Werther Santana|Estadão
Werther Santana|Estadão

Com inflação baixa, mercado já fala em Selic a 6%

Para especialistas, inflação baixa em agosto pode levar Selic para patamar historicamente baixo; mercado se diz surpreso com índice IPCA-15, que subiu 0,35%, abaixo das projeções

Altamiro Silva Júnior, Thais Barcellos, Francisco Carlos de Assis e Célia Froufe, O Estado de S.Paulo

23 Agosto 2017 | 15h05

O Índice de Preços ao Consumidor Amplo - 15 (IPCA-15) de agosto, divulgado na manhã desta quarta-feira, 23, surpreendeu o mercado e reforçou a percepção dos analistas de que o processo de desinflação segue disseminado pelo Brasil. Isso abriria  espaço para o Banco Central cortar os juros novamente em 1 ponto porcentual na reunião de setembro do Comitê de Política Monetária (Copom), aumentando as chances de uma Selic, a taxa básica da economia, mais próxima a 7% no final do ano. Os mais animados já falam até em 6%.

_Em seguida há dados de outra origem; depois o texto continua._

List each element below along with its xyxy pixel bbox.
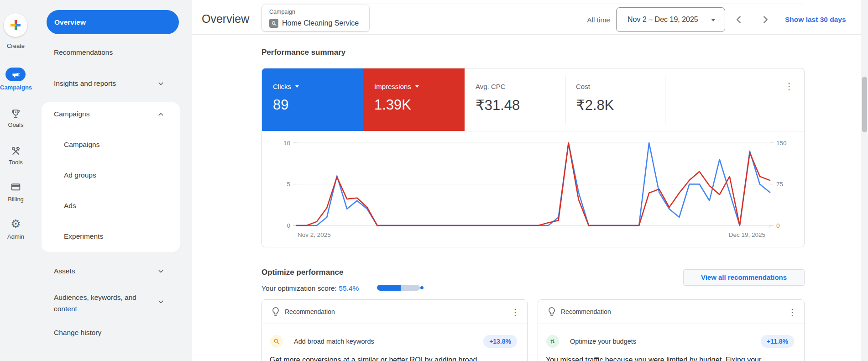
metric-caret-icon	[415, 85, 419, 88]
metric-caret-icon	[295, 85, 299, 88]
campaign-chip-label: Campaign	[269, 9, 295, 15]
date-range-dropdown[interactable]: Nov 2 – Dec 19, 2025	[616, 7, 725, 32]
svg-text:10: 10	[283, 140, 290, 146]
recommendation-kebab-menu-icon[interactable]: ⋮	[788, 307, 797, 318]
google-ads-app: Create Campaigns Goals Tools Billing ⚙ A…	[0, 0, 868, 361]
metric-label: Clicks	[273, 83, 291, 90]
svg-text:Nov 2, 2025: Nov 2, 2025	[298, 231, 331, 238]
optimization-score-value: 55.4%	[339, 284, 359, 292]
recommendation-preview-text: You missed traffic because you were limi…	[546, 355, 796, 361]
rail-label-admin: Admin	[0, 233, 31, 240]
optimization-score-bar	[377, 285, 420, 291]
broad-match-search-icon	[270, 335, 283, 348]
admin-gear-icon[interactable]: ⚙	[10, 218, 21, 230]
page-title: Overview	[202, 12, 249, 26]
nav-item-overview-selected[interactable]: Overview	[47, 10, 179, 34]
lightbulb-icon	[546, 306, 557, 317]
nav-item-change-history[interactable]: Change history	[54, 328, 101, 338]
svg-text:Dec 19, 2025: Dec 19, 2025	[729, 231, 765, 238]
create-label: Create	[0, 42, 31, 49]
nav-item-audiences-keywords-content[interactable]: Audiences, keywords, and content	[54, 292, 151, 314]
chevron-down-icon[interactable]	[157, 267, 165, 275]
svg-text:0: 0	[287, 222, 290, 229]
recommendation-uplift-badge: +11.8%	[761, 335, 794, 348]
nav-item-experiments[interactable]: Experiments	[64, 231, 103, 241]
metric-label: Impressions	[374, 83, 411, 90]
chevron-up-icon[interactable]	[157, 110, 165, 118]
metric-value: 1.39K	[374, 97, 411, 113]
svg-text:75: 75	[776, 181, 783, 188]
google-plus-icon	[10, 20, 21, 30]
content-top-divider	[261, 4, 805, 4]
scrollbar-thumb[interactable]	[862, 77, 867, 132]
campaigns-nav-group: Campaigns Campaigns Ad groups Ads Experi…	[42, 102, 180, 252]
recommendation-preview-text: Get more conversions at a similar or bet…	[270, 355, 519, 361]
nav-group-campaigns[interactable]: Campaigns	[54, 109, 89, 119]
rail-label-campaigns: Campaigns	[0, 84, 31, 91]
all-time-label: All time	[561, 16, 610, 24]
billing-card-icon[interactable]	[10, 181, 21, 193]
nav-item-campaigns[interactable]: Campaigns	[64, 140, 99, 150]
metric-value: 89	[273, 97, 288, 113]
rail-label-tools: Tools	[0, 159, 31, 166]
goals-trophy-icon[interactable]	[10, 108, 21, 120]
recommendation-kebab-menu-icon[interactable]: ⋮	[511, 307, 520, 318]
performance-summary-card: Clicks 89 Impressions 1.39K Avg. CPC ₹31…	[261, 68, 805, 247]
lightbulb-icon	[270, 306, 281, 317]
recommendation-card-header: Recommendation ⋮	[262, 300, 527, 324]
rail-label-goals: Goals	[0, 121, 31, 128]
nav-item-recommendations[interactable]: Recommendations	[54, 47, 113, 58]
create-button[interactable]	[4, 13, 27, 37]
date-range-value: Nov 2 – Dec 19, 2025	[627, 8, 698, 31]
metric-tile-avg-cpc[interactable]: Avg. CPC ₹31.48	[465, 68, 565, 131]
svg-text:150: 150	[776, 140, 787, 146]
performance-summary-heading: Performance summary	[261, 48, 345, 57]
header-divider	[192, 34, 861, 35]
metric-tile-impressions[interactable]: Impressions 1.39K	[363, 68, 465, 131]
next-range-chevron-icon[interactable]	[759, 14, 771, 26]
nav-item-ad-groups[interactable]: Ad groups	[64, 170, 96, 180]
card-kebab-menu-icon[interactable]: ⋮	[784, 81, 794, 92]
svg-text:5: 5	[287, 181, 290, 188]
scrollbar-track[interactable]	[861, 0, 868, 361]
svg-text:0: 0	[776, 222, 780, 229]
tile-divider	[565, 75, 565, 125]
recommendation-card[interactable]: Recommendation ⋮ Add broad match keyword…	[261, 299, 528, 361]
metric-label: Cost	[576, 83, 590, 90]
show-last-30-days-link[interactable]: Show last 30 days	[785, 16, 846, 24]
optimization-score-fill	[377, 285, 401, 291]
optimization-score-target-dot	[420, 286, 424, 289]
campaign-scope-chip[interactable]: Campaign Home Cleaning Service	[261, 5, 370, 31]
nav-item-insights-and-reports[interactable]: Insights and reports	[54, 78, 116, 89]
tools-icon[interactable]	[10, 145, 21, 157]
campaign-name: Home Cleaning Service	[282, 19, 359, 27]
metric-tile-cost[interactable]: Cost ₹2.8K	[565, 68, 665, 131]
line-chart-svg: 1015057500Nov 2, 2025Dec 19, 2025	[265, 137, 805, 245]
recommendation-header-label: Recommendation	[285, 300, 335, 324]
recommendation-card-header: Recommendation ⋮	[538, 300, 804, 324]
arrows-up-down-icon	[546, 335, 559, 348]
rail-item-campaigns[interactable]	[5, 68, 26, 81]
optimization-score-label: Your optimization score:	[261, 284, 337, 292]
tiles-bottom-divider	[465, 131, 805, 131]
nav-item-assets[interactable]: Assets	[54, 266, 75, 276]
recommendation-header-label: Recommendation	[561, 300, 611, 324]
optimize-performance-heading: Optimize performance	[261, 268, 344, 277]
metric-value: ₹31.48	[476, 97, 520, 114]
metric-tile-clicks[interactable]: Clicks 89	[262, 68, 363, 131]
recommendation-title: Add broad match keywords	[294, 336, 374, 346]
recommendation-card[interactable]: Recommendation ⋮ Optimize your budgets +…	[538, 299, 805, 361]
dropdown-caret-icon	[711, 19, 716, 21]
recommendation-title: Optimize your budgets	[570, 336, 636, 346]
chevron-down-icon[interactable]	[157, 80, 165, 88]
rail-label-billing: Billing	[0, 196, 31, 203]
campaign-search-icon	[269, 19, 278, 28]
previous-range-chevron-icon[interactable]	[733, 14, 745, 26]
view-all-recommendations-button[interactable]: View all recommendations	[683, 269, 805, 286]
nav-item-ads[interactable]: Ads	[64, 201, 76, 211]
performance-chart: 1015057500Nov 2, 2025Dec 19, 2025	[265, 137, 805, 245]
metric-label: Avg. CPC	[476, 83, 506, 90]
tile-divider	[665, 75, 665, 125]
metric-value: ₹2.8K	[576, 97, 614, 114]
chevron-down-icon[interactable]	[157, 298, 165, 306]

O IPCA-15 leva em consideração a média dos preços dos últimos quinze dias de julho e dos primeiros 15 dias de agosto. Ele serve para o mercado como uma prévia do índice de inflação oficial, o IPCA, que será divulgado no começo do mês que vem.

 

 

O índice subiu 0,35% em agosto (após cair 0,18% em julho), abaixo do esperado pelo consenso do mercado, que previa aumento de 0,40%, de acordo com o projeções do Estadão/Broadcast. Nos 12 meses encerrados em agosto, o índice acumula elevação de 2,68%, arrefecendo de 2,78% no período finalizado em julho.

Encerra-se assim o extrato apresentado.